When Your Child Is Embarrassed by Faith: A Parenting Moment That Stings
Tonight brought one of those small-but-deep parenting moments — the kind that hits the heart harder than expected.
My son, just seven years old, asked his mom to change her Catholic shirt before his friends saw her. “I don’t want them to think you like God,” he said. He’s heading to religious education tonight, but hearing those words still stung. It wasn’t anger I felt, just this mix of sadness and surprise.
Kids say things without understanding the weight behind them, but that doesn’t mean it doesn’t land somewhere inside us.
When Embarrassment Meets Innocence
At seven, kids are still figuring out how to navigate the world. They’re suddenly aware of their peers, their image, and the way others see them.
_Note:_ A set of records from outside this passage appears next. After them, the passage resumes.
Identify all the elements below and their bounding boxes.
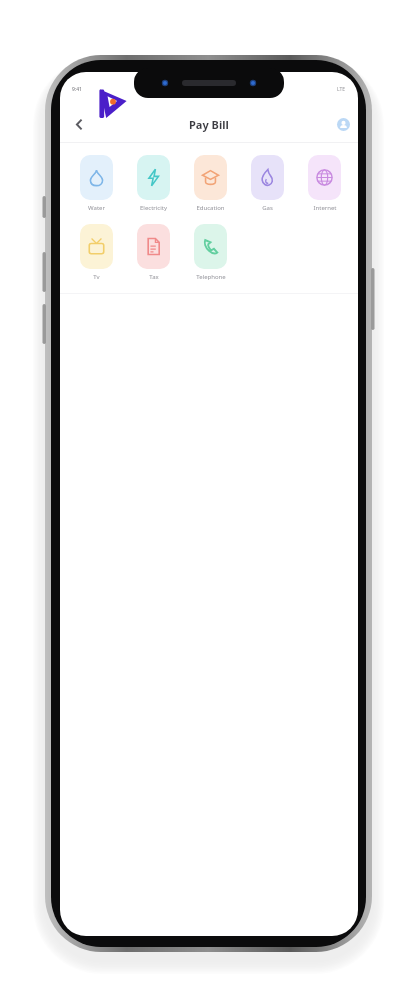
button[interactable]: Electricity bbox=[125, 153, 182, 214]
staticText: Pay Bill bbox=[189, 117, 229, 132]
staticText: Telephone bbox=[196, 273, 226, 281]
staticText: Education bbox=[196, 204, 225, 212]
button[interactable]: Education bbox=[182, 153, 239, 214]
staticText: 9:41 bbox=[72, 86, 82, 93]
staticText: Internet bbox=[313, 204, 337, 212]
button[interactable]: Internet bbox=[296, 153, 353, 214]
staticText: LTE bbox=[337, 86, 346, 93]
staticText: Water bbox=[88, 204, 105, 212]
staticText: Electricity bbox=[140, 204, 167, 212]
button[interactable]: Profile bbox=[332, 113, 354, 135]
button[interactable]: Back bbox=[66, 111, 92, 137]
staticText: Gas bbox=[262, 204, 273, 212]
button[interactable]: Water bbox=[68, 153, 125, 214]
button[interactable]: Gas bbox=[239, 153, 296, 214]
button[interactable]: Tax bbox=[125, 222, 182, 283]
staticText: Tv bbox=[93, 273, 100, 281]
button[interactable]: Telephone bbox=[182, 222, 239, 283]
staticText: Tax bbox=[149, 273, 159, 281]
button[interactable]: Tv bbox=[68, 222, 125, 283]
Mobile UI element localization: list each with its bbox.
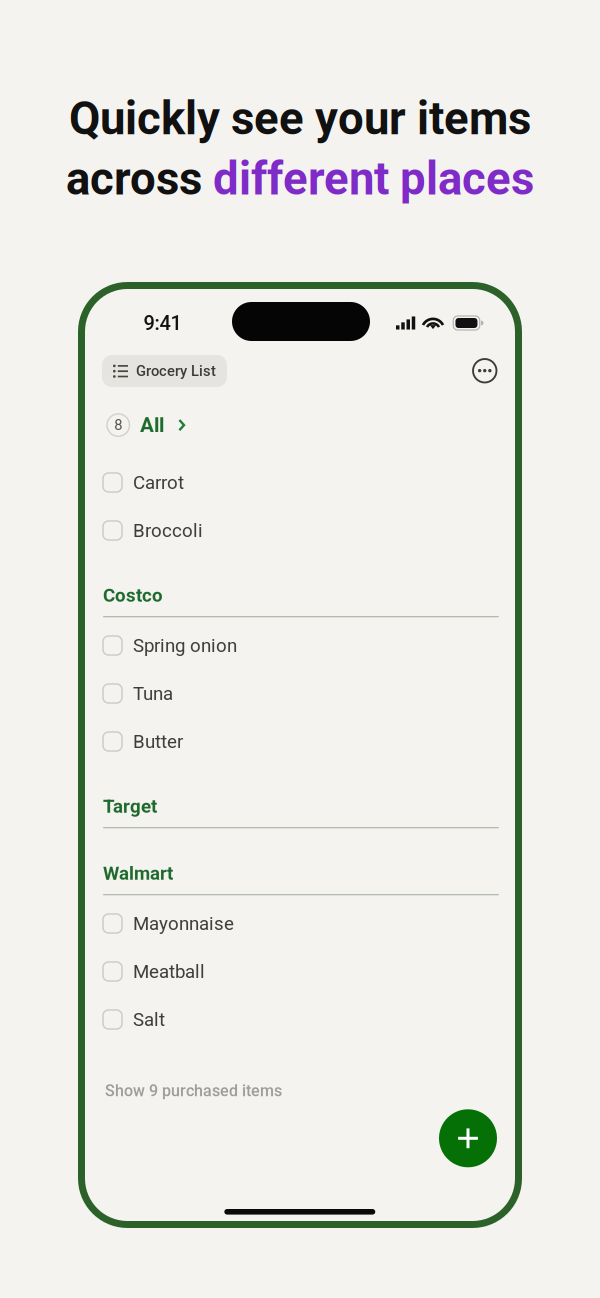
staticText: Walmart [103,862,173,884]
button[interactable]: Show 9 purchased items [103,1082,280,1100]
staticText: Butter [133,731,183,752]
button[interactable]: Tuna [103,670,499,718]
staticText: Target [103,796,157,817]
staticText: Costco [103,584,163,606]
staticText: 9:41 [144,312,182,335]
button[interactable]: More options [473,359,496,382]
button[interactable]: Spring onion [103,622,499,670]
staticText: Salt [133,1009,165,1030]
button[interactable]: Grocery List [102,355,227,387]
staticText: All [140,413,164,437]
button[interactable]: 8 [107,413,185,437]
staticText: Grocery List [136,362,216,380]
staticText: Mayonnaise [133,913,234,934]
staticText: Tuna [133,683,173,704]
staticText: different places [213,152,534,206]
button[interactable]: Butter [103,718,499,766]
staticText: Spring onion [133,635,237,656]
staticText: Meatball [133,961,205,982]
staticText: Broccoli [133,520,203,542]
button[interactable]: Add item [439,1109,497,1167]
button[interactable]: Meatball [103,948,499,996]
button[interactable]: Broccoli [103,506,499,554]
staticText: Quickly see your items [69,92,531,145]
button[interactable]: Mayonnaise [103,900,499,948]
staticText: 8 [114,416,122,434]
staticText: across [66,152,213,206]
button[interactable]: Salt [103,996,499,1044]
staticText: Carrot [133,472,184,494]
staticText: Show 9 purchased items [105,1082,282,1100]
button[interactable]: Carrot [103,458,499,506]
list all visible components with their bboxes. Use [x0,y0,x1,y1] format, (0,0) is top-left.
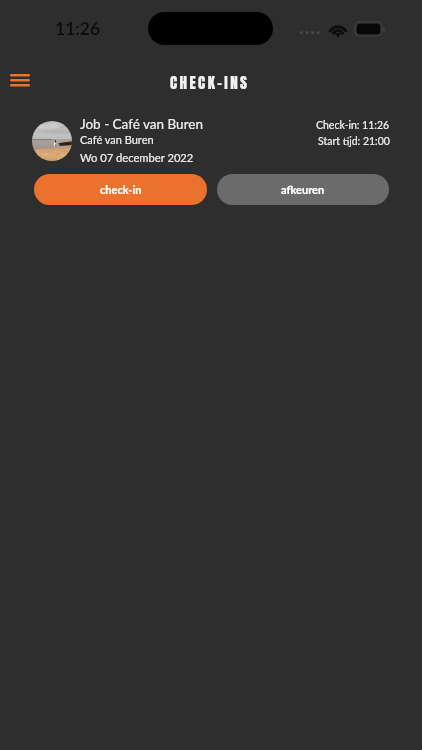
staticText: Café van Buren [80,133,154,146]
staticText: Check-in: 11:26 [316,119,390,132]
staticText: Start tijd: 21:00 [318,135,390,148]
staticText: CHECK-INS [170,71,250,94]
staticText: check-in [100,183,142,196]
staticText: Job - Café van Buren [80,116,203,132]
button[interactable]: afkeuren [217,174,389,205]
button[interactable]: Menu [1,61,39,99]
staticText: Wo 07 december 2022 [80,151,194,164]
staticText: afkeuren [281,183,325,196]
button[interactable]: check-in [34,174,207,205]
staticText: 11:26 [55,18,101,39]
Faith — something so personal and sacred to parents — can easily become tangled in a child’s desire to “fit in.”
It doesn’t mean they reject God. It doesn’t mean they’re ashamed of their family.
It simply means they’re human, learning their place among other little humans.
But as a parent, it still hurts to hear your child say they don’t want God — or even a sign of Him — to be visible.
A Teachable Moment Hidden in the Sting
After sitting with the feeling for a minute, I realized this was actually an opportunity. Not to lecture. Not to shame him. But to teach him something he’ll need for the rest of his life: how to handle embarrassment, respect others, and understand faith without fear.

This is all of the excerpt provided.